- Born: 1962 Steinbach, Manitoba, Canada
- Occupation: Poet
- Spouse: Jack Thiessen ​ ​(m. 1991; died 2022)​
- Writing career
- Period: 1980s–present
- Notable work: standing all the night through

= Audrey Poetker =

Canadian writer

Audrey Poetker (born 1962) is a Canadian poet and translator from New Bothwell, Manitoba.

==Career==

Born in Steinbach, Manitoba, Poetker grew up in a Mennonite home in rural Manitoba. She began publishing poetry in the 1980s and is the author of three volumes of poetry: i sing for my dead in german (1986), standing all the night through (1992) (writing as Audrey Poetker-Thiessen) and Making Strange to Yourself (1999), all published by Turnstone Press. standing all the night through was a finalist for the McNally Robinson Book of the Year Award.

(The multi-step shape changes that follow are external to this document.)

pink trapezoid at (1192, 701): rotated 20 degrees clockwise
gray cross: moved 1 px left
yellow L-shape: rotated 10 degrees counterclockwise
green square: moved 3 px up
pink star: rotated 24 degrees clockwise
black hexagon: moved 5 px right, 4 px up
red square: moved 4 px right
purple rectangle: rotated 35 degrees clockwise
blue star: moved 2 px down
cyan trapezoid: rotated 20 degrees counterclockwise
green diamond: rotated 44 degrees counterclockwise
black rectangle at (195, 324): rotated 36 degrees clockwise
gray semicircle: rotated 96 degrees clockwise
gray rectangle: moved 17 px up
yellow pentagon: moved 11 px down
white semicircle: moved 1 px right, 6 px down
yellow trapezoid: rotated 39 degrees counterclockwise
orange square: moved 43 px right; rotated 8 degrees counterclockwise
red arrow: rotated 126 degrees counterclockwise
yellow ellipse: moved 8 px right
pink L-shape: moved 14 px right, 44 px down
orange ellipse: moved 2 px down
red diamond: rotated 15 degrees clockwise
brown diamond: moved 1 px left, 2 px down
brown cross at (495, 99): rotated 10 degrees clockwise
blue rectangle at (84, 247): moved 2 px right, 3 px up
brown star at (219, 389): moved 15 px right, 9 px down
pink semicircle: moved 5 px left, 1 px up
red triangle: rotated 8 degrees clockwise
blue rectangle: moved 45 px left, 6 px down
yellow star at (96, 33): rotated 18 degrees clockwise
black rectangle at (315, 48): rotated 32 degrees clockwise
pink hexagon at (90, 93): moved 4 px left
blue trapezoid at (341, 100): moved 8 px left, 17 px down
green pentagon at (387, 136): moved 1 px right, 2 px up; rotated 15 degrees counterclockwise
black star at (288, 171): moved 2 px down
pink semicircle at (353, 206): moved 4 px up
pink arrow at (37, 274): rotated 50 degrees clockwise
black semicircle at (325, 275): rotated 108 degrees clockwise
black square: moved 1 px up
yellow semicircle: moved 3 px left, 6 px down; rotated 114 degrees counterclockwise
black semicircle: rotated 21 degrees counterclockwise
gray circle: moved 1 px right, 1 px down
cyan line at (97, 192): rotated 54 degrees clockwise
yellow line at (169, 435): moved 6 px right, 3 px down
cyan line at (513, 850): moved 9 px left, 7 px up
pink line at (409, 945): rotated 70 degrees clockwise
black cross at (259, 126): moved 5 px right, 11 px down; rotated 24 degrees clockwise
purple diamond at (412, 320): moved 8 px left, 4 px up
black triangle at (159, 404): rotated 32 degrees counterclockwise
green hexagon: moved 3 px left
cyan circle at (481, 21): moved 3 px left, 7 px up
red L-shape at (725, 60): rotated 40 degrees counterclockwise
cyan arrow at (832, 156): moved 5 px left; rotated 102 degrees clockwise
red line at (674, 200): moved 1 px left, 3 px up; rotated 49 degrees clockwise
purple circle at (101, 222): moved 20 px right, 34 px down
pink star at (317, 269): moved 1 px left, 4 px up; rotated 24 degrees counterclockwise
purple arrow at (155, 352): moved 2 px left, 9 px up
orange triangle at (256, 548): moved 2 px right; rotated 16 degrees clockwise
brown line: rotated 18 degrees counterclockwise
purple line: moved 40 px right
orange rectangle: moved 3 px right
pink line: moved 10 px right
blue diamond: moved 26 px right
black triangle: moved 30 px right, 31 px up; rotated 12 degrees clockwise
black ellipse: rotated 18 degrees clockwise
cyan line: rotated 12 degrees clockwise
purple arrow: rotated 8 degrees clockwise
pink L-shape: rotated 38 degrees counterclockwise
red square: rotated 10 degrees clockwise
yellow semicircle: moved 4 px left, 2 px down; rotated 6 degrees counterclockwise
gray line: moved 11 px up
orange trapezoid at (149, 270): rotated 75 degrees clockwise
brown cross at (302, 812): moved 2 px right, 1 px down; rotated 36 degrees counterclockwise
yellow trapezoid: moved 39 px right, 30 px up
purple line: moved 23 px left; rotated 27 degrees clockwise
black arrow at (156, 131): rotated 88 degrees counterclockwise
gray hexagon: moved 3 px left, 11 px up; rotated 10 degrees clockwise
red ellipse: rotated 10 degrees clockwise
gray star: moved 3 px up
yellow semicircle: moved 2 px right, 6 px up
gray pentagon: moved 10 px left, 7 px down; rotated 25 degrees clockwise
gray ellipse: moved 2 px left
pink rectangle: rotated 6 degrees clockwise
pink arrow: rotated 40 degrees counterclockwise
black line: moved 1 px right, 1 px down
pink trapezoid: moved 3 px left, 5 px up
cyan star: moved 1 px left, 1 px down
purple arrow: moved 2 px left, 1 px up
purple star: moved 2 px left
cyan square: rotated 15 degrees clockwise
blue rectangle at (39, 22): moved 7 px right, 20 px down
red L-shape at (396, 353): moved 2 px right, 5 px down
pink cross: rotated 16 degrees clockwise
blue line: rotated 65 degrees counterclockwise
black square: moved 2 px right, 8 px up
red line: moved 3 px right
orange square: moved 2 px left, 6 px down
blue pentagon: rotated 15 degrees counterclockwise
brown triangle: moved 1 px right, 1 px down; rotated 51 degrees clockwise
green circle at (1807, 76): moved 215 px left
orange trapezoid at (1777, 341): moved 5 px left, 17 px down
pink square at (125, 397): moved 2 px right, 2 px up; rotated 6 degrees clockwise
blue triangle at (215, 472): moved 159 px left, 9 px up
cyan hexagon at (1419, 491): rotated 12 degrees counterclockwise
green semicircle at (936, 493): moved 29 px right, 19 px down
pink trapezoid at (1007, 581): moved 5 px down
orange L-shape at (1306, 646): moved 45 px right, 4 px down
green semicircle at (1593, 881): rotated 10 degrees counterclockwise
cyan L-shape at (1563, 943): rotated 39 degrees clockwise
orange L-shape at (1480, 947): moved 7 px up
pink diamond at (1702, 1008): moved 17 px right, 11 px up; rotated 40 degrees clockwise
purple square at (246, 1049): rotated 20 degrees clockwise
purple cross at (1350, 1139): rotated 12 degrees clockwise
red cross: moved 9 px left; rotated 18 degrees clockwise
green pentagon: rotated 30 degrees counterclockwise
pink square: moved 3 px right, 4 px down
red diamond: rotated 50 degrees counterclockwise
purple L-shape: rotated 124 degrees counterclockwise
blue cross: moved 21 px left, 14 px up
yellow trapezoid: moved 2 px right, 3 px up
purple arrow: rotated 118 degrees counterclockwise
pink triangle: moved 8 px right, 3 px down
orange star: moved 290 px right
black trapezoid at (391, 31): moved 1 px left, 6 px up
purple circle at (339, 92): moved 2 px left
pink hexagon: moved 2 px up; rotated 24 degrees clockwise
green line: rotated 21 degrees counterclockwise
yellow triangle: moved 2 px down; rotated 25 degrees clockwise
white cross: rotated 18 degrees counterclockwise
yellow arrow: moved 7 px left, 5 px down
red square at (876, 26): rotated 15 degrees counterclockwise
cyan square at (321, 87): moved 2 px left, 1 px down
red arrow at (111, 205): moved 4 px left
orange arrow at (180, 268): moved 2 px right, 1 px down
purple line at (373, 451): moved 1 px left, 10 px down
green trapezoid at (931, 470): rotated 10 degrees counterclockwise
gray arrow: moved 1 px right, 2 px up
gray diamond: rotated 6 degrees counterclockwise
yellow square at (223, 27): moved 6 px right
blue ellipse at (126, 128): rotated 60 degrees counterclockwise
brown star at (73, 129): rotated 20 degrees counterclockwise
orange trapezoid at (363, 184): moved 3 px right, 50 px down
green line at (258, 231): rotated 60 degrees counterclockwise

Along with Di Brandt her work is considered an important early example of secular Mennonite poetry and, along with Armin Wiebe, she is noted for the use of untranslated Plautdietsch (Mennonite Low German) words within her texts.

Poetker was married to lexicographer Jack Thiessen from 1991 until his death in 2022, with whom she has translated Bern G. Langin's The Russian Germans Under the Double Eagle and the Soviet Star into English.